The researchers who published this review in 2012 noted that, “Evidence has shown that increased ferritin levels are associated with the metabolic insulin resistance syndrome, and higher hepatic iron and fat content. Hyperferritinemia and iron stores have been associated with the severity of liver damage in NAFLD, and iron depletion reduced insulin resistance and liver enzymes.” “Recently, Kowdley et al (see next paper below) demonstrated in a multicenter study in 628 adult patients with NAFLD from the NAFLD-clinical research network database with central re-evaluation of liver histology and iron staining that the increased serum ferritin level is an independent predictor of liver damage in patients with NAFLD, and is useful to identify NAFLD patients at risk of non-alcoholic steatohepatitis and advanced fibrosis. These data indicate that incorporation of serum ferritin level may improve the performance of noninvasive scoring of liver damage in patients with NAFLD, and that iron depletion still represents an attractive therapeutic target to prevent the progression of liver damage in these patients.” “…the accumulated available evidence allows to validate the effect of iron depletion on the prevention of hepatic, metabolic and cardiovascular complications of NAFLD.” [Health-e-Iron note:Figure 1 from this study is below]

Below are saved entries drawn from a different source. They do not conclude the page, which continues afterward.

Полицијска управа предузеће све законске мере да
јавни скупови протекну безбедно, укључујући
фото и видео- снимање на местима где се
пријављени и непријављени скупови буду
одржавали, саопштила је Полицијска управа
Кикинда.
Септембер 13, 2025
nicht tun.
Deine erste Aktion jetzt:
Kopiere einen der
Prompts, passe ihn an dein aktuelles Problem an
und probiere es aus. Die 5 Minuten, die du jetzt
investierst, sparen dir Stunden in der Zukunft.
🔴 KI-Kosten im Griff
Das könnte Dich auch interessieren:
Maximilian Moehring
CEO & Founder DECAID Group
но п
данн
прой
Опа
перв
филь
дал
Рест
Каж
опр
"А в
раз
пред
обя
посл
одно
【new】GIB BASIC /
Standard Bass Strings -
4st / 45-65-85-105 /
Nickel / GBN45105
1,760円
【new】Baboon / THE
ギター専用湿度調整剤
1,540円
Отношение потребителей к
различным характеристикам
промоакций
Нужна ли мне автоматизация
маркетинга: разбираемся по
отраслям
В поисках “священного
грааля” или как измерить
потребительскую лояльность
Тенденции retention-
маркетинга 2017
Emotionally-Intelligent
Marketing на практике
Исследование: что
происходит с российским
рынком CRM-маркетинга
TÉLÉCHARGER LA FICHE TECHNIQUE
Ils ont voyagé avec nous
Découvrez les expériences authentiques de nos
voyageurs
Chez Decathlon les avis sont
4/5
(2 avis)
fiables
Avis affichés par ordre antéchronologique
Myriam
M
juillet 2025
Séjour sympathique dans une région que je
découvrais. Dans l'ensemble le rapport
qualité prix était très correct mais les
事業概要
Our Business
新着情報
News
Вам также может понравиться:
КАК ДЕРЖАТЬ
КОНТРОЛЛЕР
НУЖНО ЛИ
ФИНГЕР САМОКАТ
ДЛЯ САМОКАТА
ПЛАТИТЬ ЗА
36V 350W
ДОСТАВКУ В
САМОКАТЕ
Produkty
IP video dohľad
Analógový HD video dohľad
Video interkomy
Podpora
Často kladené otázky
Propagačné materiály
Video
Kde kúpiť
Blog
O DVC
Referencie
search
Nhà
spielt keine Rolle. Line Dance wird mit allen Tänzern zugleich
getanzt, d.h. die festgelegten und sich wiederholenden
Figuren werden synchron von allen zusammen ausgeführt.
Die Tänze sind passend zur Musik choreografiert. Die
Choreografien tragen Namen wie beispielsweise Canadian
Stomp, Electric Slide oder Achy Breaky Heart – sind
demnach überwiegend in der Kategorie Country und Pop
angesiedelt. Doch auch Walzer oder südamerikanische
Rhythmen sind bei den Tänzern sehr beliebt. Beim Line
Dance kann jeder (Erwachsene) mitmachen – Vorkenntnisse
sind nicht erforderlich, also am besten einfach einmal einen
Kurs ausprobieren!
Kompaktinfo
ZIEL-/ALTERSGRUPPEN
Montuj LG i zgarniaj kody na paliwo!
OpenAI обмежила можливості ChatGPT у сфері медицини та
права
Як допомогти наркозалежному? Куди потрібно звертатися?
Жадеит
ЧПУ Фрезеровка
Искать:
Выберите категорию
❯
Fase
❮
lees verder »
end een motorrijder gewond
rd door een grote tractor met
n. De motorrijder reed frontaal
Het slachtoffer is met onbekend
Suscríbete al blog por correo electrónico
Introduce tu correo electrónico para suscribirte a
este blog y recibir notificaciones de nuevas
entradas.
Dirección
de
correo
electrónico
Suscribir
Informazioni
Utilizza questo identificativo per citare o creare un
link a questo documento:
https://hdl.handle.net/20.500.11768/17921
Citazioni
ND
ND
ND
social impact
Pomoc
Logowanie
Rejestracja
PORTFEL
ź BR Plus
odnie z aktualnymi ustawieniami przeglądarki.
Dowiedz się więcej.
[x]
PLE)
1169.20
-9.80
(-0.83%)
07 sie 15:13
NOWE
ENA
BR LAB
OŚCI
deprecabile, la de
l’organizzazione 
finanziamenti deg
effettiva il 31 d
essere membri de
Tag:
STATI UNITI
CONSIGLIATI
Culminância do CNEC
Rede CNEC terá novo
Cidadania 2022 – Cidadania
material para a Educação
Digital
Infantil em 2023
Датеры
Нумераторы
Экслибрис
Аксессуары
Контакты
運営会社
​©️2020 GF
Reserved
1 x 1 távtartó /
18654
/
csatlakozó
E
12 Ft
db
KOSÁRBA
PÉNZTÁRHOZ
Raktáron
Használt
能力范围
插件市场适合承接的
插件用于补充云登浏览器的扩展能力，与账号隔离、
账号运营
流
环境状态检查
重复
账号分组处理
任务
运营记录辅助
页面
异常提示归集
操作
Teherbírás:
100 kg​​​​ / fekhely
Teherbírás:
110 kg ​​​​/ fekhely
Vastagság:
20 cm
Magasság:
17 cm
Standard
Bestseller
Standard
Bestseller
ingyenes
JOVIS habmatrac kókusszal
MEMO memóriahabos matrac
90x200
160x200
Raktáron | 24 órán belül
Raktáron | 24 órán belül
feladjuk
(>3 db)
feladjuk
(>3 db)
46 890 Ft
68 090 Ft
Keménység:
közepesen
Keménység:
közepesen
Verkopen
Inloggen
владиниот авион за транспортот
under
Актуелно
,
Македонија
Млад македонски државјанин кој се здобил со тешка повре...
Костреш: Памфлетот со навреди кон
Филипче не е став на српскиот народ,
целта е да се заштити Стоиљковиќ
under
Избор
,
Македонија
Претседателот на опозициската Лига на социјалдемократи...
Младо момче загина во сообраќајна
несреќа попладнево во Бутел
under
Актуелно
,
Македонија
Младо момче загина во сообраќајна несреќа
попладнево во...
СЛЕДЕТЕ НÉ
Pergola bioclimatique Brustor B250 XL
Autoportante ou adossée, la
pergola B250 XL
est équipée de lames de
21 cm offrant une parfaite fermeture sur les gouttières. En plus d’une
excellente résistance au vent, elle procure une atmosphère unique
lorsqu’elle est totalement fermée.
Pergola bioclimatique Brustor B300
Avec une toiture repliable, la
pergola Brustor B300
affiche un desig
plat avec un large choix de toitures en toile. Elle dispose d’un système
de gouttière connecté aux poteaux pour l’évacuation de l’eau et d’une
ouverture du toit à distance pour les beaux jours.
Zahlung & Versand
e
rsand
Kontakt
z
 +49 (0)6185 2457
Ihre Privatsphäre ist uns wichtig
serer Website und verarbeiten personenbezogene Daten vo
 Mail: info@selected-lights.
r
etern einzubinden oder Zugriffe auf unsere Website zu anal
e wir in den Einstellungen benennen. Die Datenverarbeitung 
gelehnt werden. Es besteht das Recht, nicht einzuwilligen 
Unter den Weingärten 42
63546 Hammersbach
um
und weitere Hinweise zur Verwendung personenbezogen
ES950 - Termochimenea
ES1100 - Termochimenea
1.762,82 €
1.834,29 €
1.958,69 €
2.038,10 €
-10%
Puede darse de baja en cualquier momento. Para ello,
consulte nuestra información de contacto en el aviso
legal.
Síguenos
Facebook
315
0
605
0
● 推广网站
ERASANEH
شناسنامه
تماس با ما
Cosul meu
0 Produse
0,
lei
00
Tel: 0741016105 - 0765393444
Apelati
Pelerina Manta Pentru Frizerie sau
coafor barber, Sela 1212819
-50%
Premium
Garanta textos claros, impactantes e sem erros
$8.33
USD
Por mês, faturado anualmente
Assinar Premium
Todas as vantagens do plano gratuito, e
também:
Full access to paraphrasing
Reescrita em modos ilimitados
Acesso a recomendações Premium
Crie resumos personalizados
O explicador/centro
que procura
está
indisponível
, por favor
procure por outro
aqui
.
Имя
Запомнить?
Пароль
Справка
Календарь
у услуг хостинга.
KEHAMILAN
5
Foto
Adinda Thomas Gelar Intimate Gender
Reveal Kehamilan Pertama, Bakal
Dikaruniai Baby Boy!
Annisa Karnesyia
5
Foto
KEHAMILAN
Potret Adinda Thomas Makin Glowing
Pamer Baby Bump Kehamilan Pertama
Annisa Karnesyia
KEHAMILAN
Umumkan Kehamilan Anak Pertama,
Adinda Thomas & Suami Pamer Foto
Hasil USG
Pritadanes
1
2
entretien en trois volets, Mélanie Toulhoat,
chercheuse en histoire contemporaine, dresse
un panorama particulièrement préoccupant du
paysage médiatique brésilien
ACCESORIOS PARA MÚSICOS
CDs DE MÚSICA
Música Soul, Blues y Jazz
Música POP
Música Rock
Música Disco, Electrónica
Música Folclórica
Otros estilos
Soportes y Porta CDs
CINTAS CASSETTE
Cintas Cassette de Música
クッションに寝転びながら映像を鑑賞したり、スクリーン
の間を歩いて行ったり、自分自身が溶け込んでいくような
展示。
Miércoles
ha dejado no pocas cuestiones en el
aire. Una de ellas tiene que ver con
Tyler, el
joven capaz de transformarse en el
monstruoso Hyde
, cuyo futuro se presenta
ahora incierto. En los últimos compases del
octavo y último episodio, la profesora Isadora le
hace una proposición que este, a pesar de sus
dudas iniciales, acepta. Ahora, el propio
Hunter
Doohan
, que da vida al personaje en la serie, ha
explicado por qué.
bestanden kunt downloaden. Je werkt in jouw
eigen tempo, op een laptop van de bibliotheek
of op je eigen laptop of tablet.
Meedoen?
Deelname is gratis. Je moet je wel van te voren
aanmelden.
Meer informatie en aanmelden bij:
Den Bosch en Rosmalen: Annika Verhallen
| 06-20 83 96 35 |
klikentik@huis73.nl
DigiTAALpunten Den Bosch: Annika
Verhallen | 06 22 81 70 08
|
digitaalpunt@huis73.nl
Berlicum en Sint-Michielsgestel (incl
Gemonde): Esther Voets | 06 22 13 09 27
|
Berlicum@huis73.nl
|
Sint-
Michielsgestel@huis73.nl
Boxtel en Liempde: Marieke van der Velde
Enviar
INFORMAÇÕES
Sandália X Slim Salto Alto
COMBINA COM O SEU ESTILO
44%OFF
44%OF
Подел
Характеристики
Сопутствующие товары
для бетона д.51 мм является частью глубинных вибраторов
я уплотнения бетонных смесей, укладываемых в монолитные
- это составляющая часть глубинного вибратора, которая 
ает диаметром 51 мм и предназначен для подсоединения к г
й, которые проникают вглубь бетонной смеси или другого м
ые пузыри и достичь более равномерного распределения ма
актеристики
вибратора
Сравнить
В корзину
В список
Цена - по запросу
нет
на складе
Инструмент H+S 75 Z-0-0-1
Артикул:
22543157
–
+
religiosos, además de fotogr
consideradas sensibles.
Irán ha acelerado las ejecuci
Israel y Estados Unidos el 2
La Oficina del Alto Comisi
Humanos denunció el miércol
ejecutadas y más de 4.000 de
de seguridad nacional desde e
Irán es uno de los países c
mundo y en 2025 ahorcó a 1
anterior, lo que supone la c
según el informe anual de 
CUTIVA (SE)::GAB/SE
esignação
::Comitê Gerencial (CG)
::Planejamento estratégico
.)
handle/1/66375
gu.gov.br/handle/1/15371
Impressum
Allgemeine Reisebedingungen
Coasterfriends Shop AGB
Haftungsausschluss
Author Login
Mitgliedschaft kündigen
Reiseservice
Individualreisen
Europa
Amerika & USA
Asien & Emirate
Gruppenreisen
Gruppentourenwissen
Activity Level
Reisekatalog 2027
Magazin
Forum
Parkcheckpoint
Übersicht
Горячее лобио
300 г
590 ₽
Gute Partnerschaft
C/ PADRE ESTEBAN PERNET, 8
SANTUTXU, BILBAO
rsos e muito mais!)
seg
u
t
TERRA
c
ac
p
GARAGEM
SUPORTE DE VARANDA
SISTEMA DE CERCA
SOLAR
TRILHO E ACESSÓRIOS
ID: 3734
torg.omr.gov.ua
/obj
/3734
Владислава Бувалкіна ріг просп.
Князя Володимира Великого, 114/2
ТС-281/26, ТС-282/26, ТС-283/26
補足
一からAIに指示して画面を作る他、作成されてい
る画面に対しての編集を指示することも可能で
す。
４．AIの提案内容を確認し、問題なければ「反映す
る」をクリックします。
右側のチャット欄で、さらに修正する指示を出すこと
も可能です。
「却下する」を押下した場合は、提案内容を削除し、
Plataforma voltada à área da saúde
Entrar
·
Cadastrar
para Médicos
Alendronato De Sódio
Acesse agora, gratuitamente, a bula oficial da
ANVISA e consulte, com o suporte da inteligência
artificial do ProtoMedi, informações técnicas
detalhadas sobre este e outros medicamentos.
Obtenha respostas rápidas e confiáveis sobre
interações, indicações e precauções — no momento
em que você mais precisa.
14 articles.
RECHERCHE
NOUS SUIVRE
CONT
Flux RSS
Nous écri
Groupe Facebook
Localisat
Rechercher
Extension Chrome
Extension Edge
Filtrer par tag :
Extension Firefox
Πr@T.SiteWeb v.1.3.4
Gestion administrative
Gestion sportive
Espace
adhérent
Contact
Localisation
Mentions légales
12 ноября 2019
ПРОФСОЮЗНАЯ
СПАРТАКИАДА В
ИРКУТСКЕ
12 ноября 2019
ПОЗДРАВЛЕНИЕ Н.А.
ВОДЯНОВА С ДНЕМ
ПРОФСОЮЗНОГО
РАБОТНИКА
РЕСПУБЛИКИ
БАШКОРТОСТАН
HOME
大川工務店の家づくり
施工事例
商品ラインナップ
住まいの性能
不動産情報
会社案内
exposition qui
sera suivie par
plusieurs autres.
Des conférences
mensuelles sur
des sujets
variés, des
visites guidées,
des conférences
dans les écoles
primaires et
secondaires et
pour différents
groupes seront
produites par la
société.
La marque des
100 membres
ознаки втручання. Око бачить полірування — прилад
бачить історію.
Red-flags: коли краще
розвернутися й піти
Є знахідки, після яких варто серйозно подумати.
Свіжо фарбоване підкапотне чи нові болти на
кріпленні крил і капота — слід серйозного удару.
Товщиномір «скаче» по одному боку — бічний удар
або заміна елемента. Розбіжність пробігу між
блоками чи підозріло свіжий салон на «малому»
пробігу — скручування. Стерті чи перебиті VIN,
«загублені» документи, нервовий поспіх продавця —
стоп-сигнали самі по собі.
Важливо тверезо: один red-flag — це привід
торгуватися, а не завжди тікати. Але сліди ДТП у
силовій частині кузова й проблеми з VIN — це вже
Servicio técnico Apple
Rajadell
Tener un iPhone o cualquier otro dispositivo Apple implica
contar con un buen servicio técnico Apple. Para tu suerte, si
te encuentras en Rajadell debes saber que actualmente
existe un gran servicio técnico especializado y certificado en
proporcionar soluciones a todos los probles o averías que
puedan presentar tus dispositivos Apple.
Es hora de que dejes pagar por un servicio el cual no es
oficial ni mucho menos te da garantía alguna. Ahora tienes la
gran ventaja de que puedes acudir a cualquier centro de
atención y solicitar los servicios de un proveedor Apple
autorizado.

In this 2012 research from the U.S., the researchers noted, “Serum ferritin (SF) levels are commonly elevated in patients with nonalcoholic fatty liver disease (NAFLD) because of systemic inflammation, increased iron stores, or both. The aim of this study was to examine the relationship between elevated SF and NAFLD severity. Demographic, clinical, histologic, laboratory, and anthropometric data were analyzed in 628 adult patients with NAFLD (age, ≥ 18 years) with biopsy-proven NAFLD and an SF measurement within 6 months of their liver biopsy. A threshold SF >1.5 × upper limit of normal (ULN) (i.e., >300 ng/mL in women and >450 ng/mL in men) was significantly associated with male sex, elevated serum alanine aminotransferase, aspartate aminotransferase, iron, transferrin-iron saturation, iron stain grade, and decreased platelets (P < 0.01). Histologic features of NAFLD were more severe among patients with SF >1.5 × ULN, including steatosis, fibrosis, hepatocellular ballooning, and diagnosis of NASH (P < 0.026). On multiple regression analysis, SF >1.5 × ULN was independently associated with advanced hepatic fibrosis (odds ratio[OR], 1.66; 95% confidence interval [CI], 1.05-2.62; P = 0.028) and increased NAFLD Activity Score(NAS) (OR, 1.99; 95% CI, 1.06-3.75; P = 0.033). CONCLUSIONS: A SF >1.5 × ULN is associated with hepatic iron deposition, a diagnosis of NASH, and worsened histologic activity and is an independent predictor of advanced hepatic fibrosis among patients with NAFLD. Furthermore, elevated SF is independently associated with higher NAS, even among patients without hepatic iron deposition. We conclude that SF is useful to identify NAFLD patients at risk for NASH and advanced fibrosis.” ” We suggest that SF, an inexpensive convenient clinical test, should be included in the laboratory evaluation of NAFLD patients.” [Health-e-Iron note: Tables 1 and 2 from this study appear below]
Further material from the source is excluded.